Serious Error - Twice

Today for the second time in the last couple months I ran into a extremely frustrating and catastrophic error with EndeavourOS. Basically what happened is that while browsing the internet the system freezes up and then crashes. When I restart it seems that the memory has gotten slightly corrupted because it gives me errors and has me manually run fsck. Last time I managed to get the system started again enough to pull data but it was extremely and increasingly unstable. I think it’s happened again tonight because I got a crash out of the blue with some similar symptoms. If I can’t get this to stop happening there’s just no way I can continue using this OS.

For some more specifics - my computer is a Thinkpad X1 Carbon 7th generation. I don’t remember ever having issues like this when running Windows before I first installed EndeavourOS or after the first time it happened. I’ve also had some firmware issues with the battery not being recognized and the system shutting down because it thinks the battery isn’t present, but I fixed those with a firmware update - although they first presented after this error first appeared and weren’t fixed until I had updated some firmware. The first time the error occurred things started freezing up in the GUI, programs crashed then refused to start, then the console returned “Segmentation Fault” (I think, it might have been another fault) for any input and the light in my caps lock key started flashing. This time Firefox crashed, so I tried updating the system with pacman -Syu and halfway through that the GUI started freezing up and the caps lock light started flashing. Then the computer crashed to a black screen and didn’t change after several minutes so I powered it off. On startup it said something about corrupted files and had me run fsck, which let it start. When I tried updating again pacman gave me errors, so I fixed it with a page from Arch Wiki. Then I restarted and tried using my computer normally, but then Firefox crashed again and then the whole computer crashed so I think the damage has been done again.

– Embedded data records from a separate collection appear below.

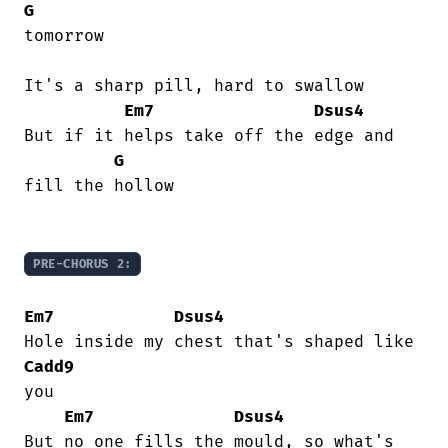
G
tomorrow

It's a sharp pill, hard to swallow

Em7
Dsus4
But if it helps take off the edge and

G
fill the hollow

PRE-CHORUS 2:
Em7
Dsus4
Cadd9
you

I know this description is long and not terribly specific, but I’m just really frustrated and tired of these issues. I really don’t want to go back to Windows but with errors like this there’s no way I can justify using this OS as a daily driver so I really want to figure out what’s wrong. Pleas ask any questions to help diagnose the problem, and I’ll keep careful track of any issues I run into from here on out.

Thanks for any help,
WaryAndroid

Hi and welcome to the forum.

First, please read this:

Without including the relevant system logs, it would be very difficult to help you. If you want to maximise your chances of getting help, a good idea is to read this, as well.

It is probably not productive to try to guess what is wrong with your system, but trying out the LTS kernel can’t hurt, and might fix your system freezes. To do so, install the packages linux-lts and linux-lts-headers, reboot and during boot, select the LTS kernel.

Also check this:

https://wiki.archlinux.org/title/Lenovo_ThinkPad_X1_Carbon_(Gen_7)


Second, if your computer for some reason freezes (and this can happen from time to time, it’s nothing catastrophic), do not cut power to it, as this can cause filesystem corruption. This is why fsck ran after you did this, and will probably run on the next few reboots, too. Hopefully, there was no filesystem corruption as this can sometimes be tricky to fix without reinstalling the OS.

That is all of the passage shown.